通知には対象が容易に特定可能になる情報を含めてください。通知には1.一意のID、2.人間にとって可読性の高い識別子、3.ユーザ定義のdescriptionを含めさせてください

ちなみにUDPだとパケット長問題やパケロス問題が出てくるので、TCPにせざるを得ないかなぁと感じています。そういう点からも TCPでsyslogを送ることができる という機能もあると嬉しいです。できないネットワーク機器はそれなりに多いです。

API Firstな設計

なんだかんだいって、REST APIが欲しいです。でも人間のオペレーションにはネットワーク機器のCLIは最高です。Linuxサーバで?を押してがっかりしたことが何度合ったか。WDM機器に多く見られるNMSもネイティブGUIやWebGUIで良く出来ているものがあります。しかしそれらのCLIGUIインターフェイスは全てAPIのラッパーになっていて、そのAPIはユーザに対しても開かれている方が嬉しいです。そうすることで運用者が独自に運用に必要なシステムを作ることが可能になります。

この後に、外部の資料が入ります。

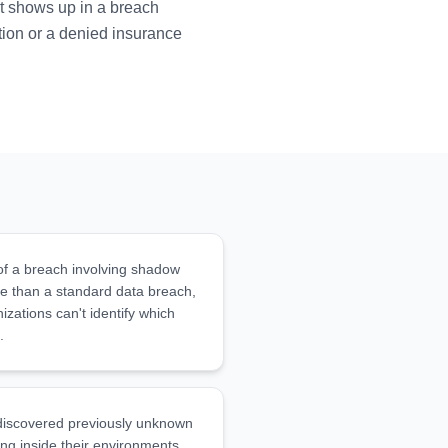
it shows up in a breach
ation or a denied insurance
of a breach involving shadow
e than a standard data breach,
zations can't identify which
.
 discovered previously unknown
ng inside their environments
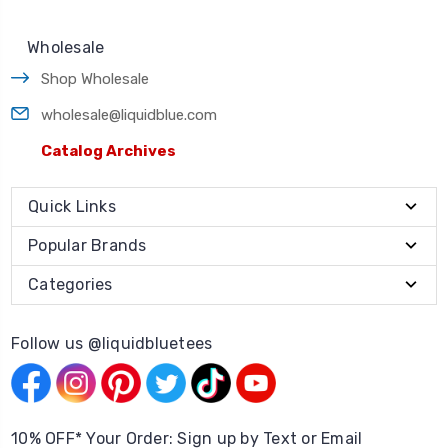
Wholesale
Shop Wholesale
wholesale@liquidblue.com
Catalog Archives
Quick Links
Popular Brands
Categories
Follow us @liquidbluetees
10% OFF* Your Order: Sign up by Text or Email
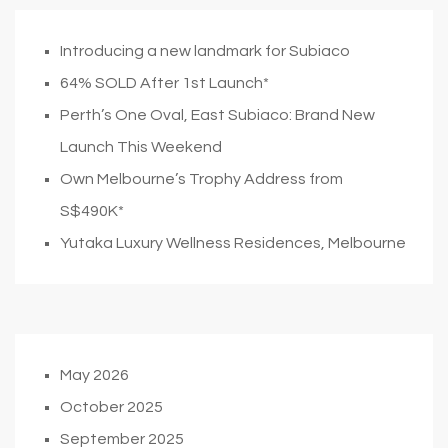
Introducing a new landmark for Subiaco
64% SOLD After 1st Launch*
Perth’s One Oval, East Subiaco: Brand New
Launch This Weekend
Own Melbourne’s Trophy Address from
S$490K*
Yutaka Luxury Wellness Residences, Melbourne
May 2026
October 2025
September 2025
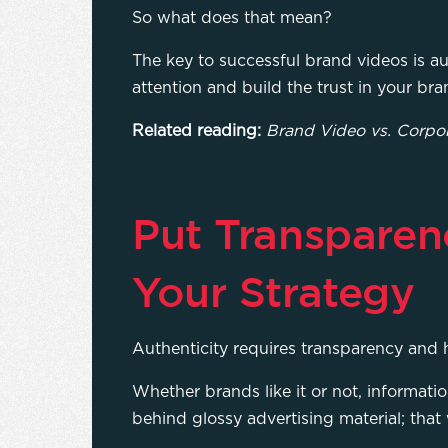
So what does that mean?
The key to successful brand videos is aut
attention and build the trust in your bra
Related reading:
Brand Video vs. Corpo
Put Transparen
Your Strategy
Authenticity requires transparency and
Whether brands like it or not, informati
behind glossy advertising material; that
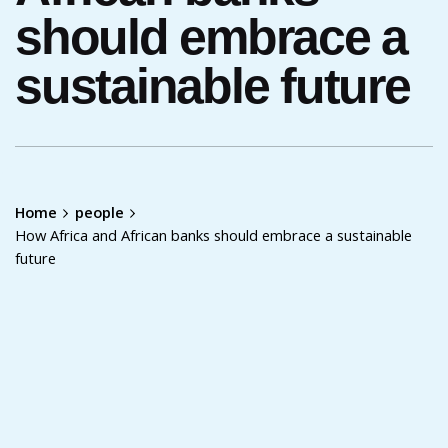
should embrace a
sustainable future
Home
people
How Africa and African banks should embrace a sustainable
future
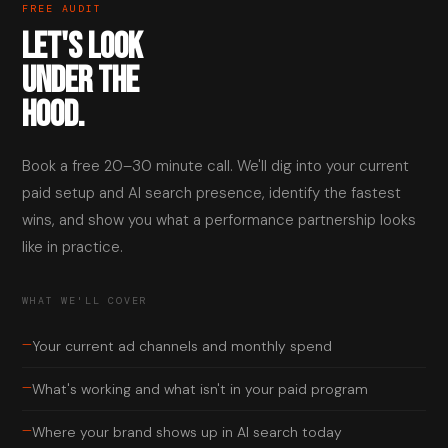
FREE AUDIT
LET'S LOOK
UNDER THE
HOOD.
Book a free 20–30 minute call. We'll dig into your current
paid setup and AI search presence, identify the fastest
wins, and show you what a performance partnership looks
like in practice.
WHAT WE'LL COVER
—
Your current ad channels and monthly spend
—
What's working and what isn't in your paid program
—
Where your brand shows up in AI search today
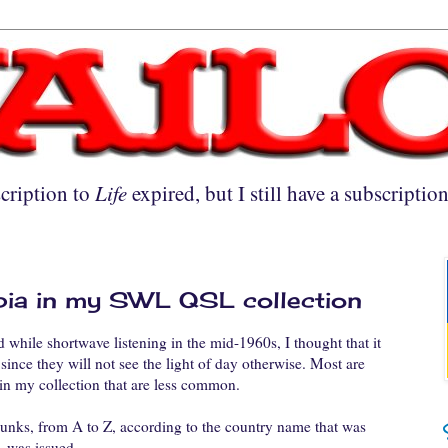
cription to
Life
expired, but I still have a subscriptio
opia in my SWL QSL collection
 while shortwave listening in the mid-1960s, I thought that it
since they will not see the light of day otherwise. Most are
n my collection that are less common.
hunks, from A to Z, according to the country name that was
 was issued.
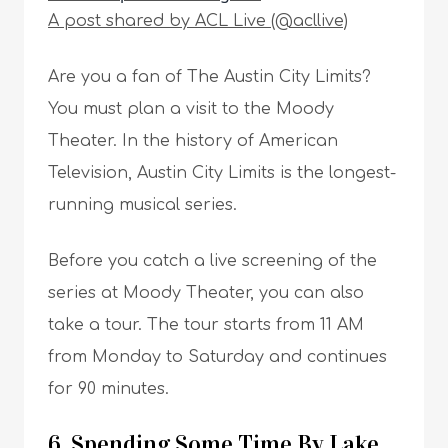
A post shared by ACL Live (@acllive)
Are you a fan of The Austin City Limits?
You must plan a visit to the Moody
Theater. In the history of American
Television, Austin City Limits is the longest-
running musical series.
Before you catch a live screening of the
series at Moody Theater, you can also
take a tour. The tour starts from 11 AM
from Monday to Saturday and continues
for 90 minutes.
6. Spending Some Time By Lake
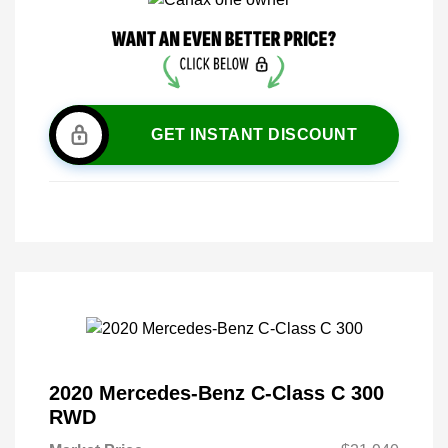
GET INSTANT DISCOUNT
2020 Mercedes-Benz C-Class C 300
RWD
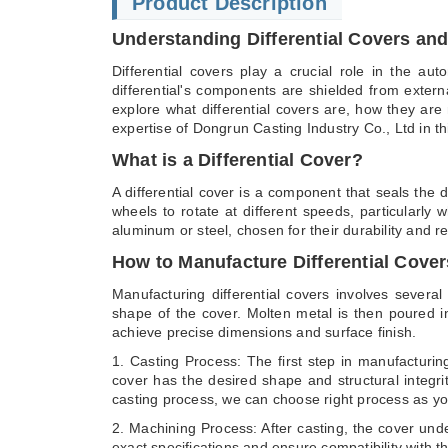
Product Description
Understanding Differential Covers and
Differential covers play a crucial role in the au
differential's components are shielded from externa
explore what differential covers are, how they are 
expertise of Dongrun Casting Industry Co., Ltd in thi
What is a Differential Cover?
A differential cover is a component that seals the d
wheels to rotate at different speeds, particularly
aluminum or steel, chosen for their durability and r
How to Manufacture Differential Cover
Manufacturing differential covers involves severa
shape of the cover. Molten metal is then poured in
achieve precise dimensions and surface finish.
1. Casting Process: The first step in manufacturin
cover has the desired shape and structural integri
casting process, we can choose right process as yo
2. Machining Process: After casting, the cover unde
exact specifications and ensure compatibility with th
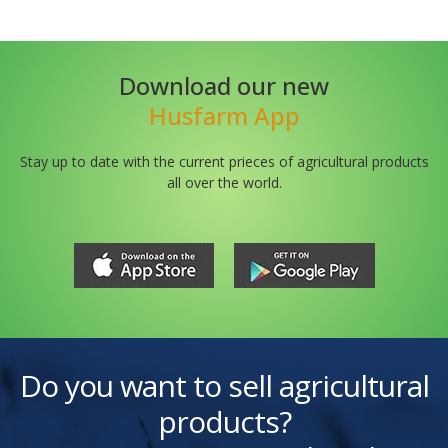
Download our new
Husfarm App
Stay up to date with the current prieces of agricultural products
all over the world.
Do you want to sell agricultural
products?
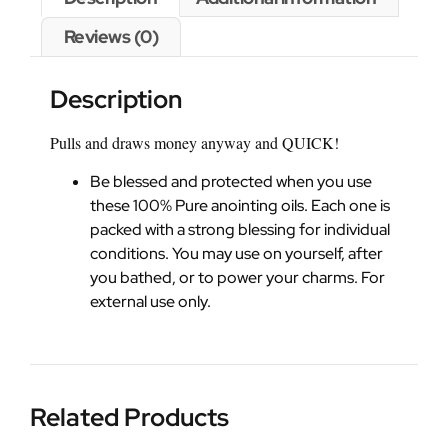
Reviews (0)
Description
Pulls and draws money anyway and QUICK!
Be blessed and protected when you use
these 100% Pure anointing oils. Each one is
packed with a strong blessing for individual
conditions. You may use on yourself, after
you bathed, or to power your charms. For
external use only.
Related Products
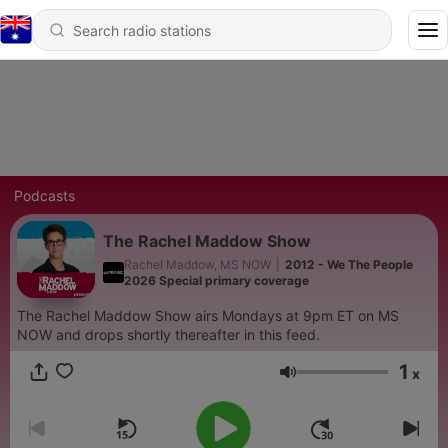
Podcasts
The Rachel Maddow Show
Rachel Maddow, MS NOW
|
2012 - We The People
2026 Special primary coverage
The Rachel Maddow Show airs Mondays at 9pm ET on MS
NOW and drops shortly thereafter in this feed.
1
x
Volume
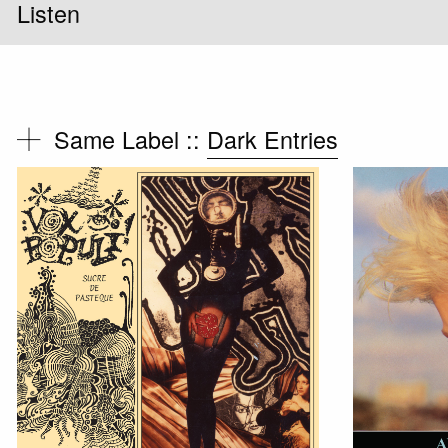
Listen
Same Label ::
Dark Entries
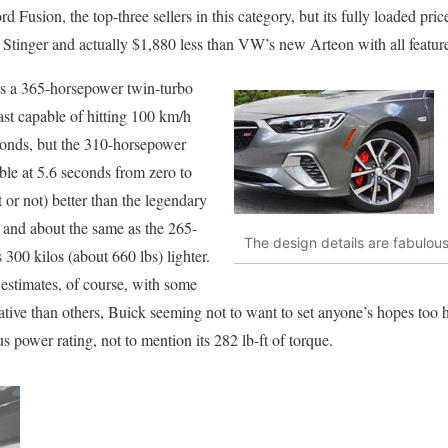
usion, the top-three sellers in this category, but its fully loaded pric
 Stinger and actually $1,880 less than VW’s new Arteon with all featur
 is a 365-horsepower twin-turbo
 capable of hitting 100 km/h
econds, but the 310-horsepower
ble at 5.6 seconds from zero to
 or not) better than the legendary
nd about the same as the 265-
The design details are fabulou
300 kilos (about 660 lbs) lighter.
 estimates, of course, with some
tive than others, Buick seeming not to want to set anyone’s hopes too 
s power rating, not to mention its 282 lb-ft of torque.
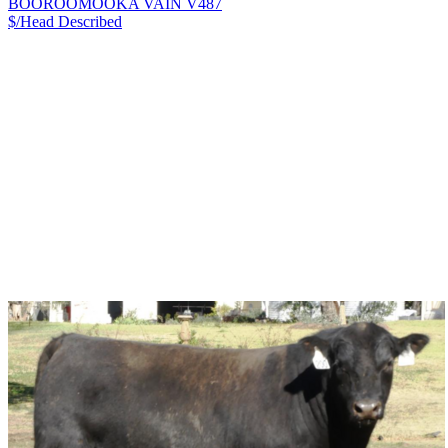
BOOROOMOOKA VAIN V487
$/Head
Described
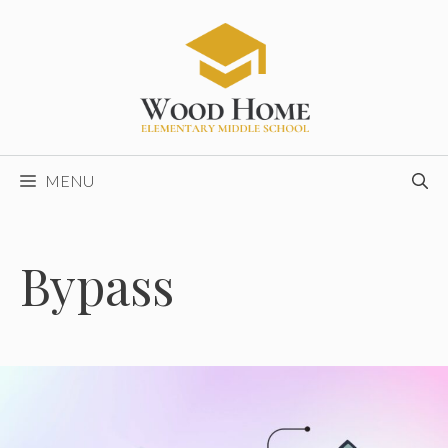
Skip
to
content
MENU
Bypass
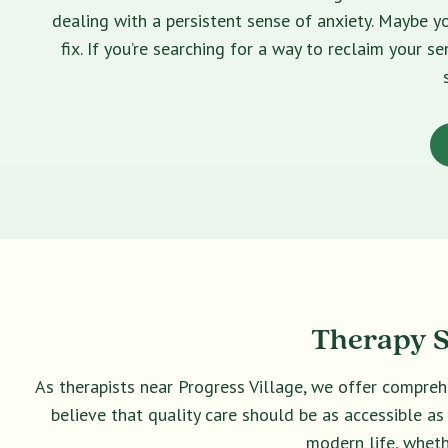
dealing with a persistent sense of anxiety. Maybe yo
fix. If you’re searching for a way to reclaim your 
Therapy Se
As therapists near Progress Village, we offer compreh
believe that quality care should be as accessible as
modern life, wheth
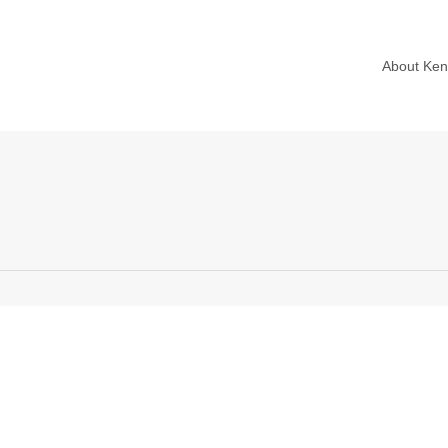
About Ke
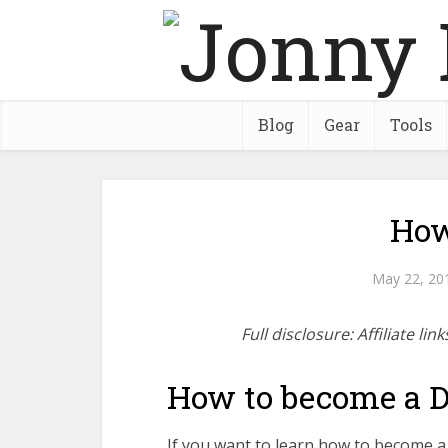
Blog
Gear
Tools
How
May 22, 20
Full disclosure: Affiliate l
How to become a 
If you want to learn how to become a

全ての機能をAPIとして実装して、そのラッパーとしてCLIGUIを提供してください。そしてそのAPIは運用者が利用できるようにしてください

まとめ

かなり長くなってしまいましたが、ネットワーク運用者視点で自動化のためにどのような機能があったら嬉しいかをまとめてみました。途中特定のメーカの賛美に思われる部分もありましたが、先進的な機能を実装しているので、やはり紹介しないわけにはいきません。

この記事が、少しでもネットワーク機器を開発されるメーカの皆様の助けになり、自動化しやすいネットワーク機器がたくさん世に送られることを願います。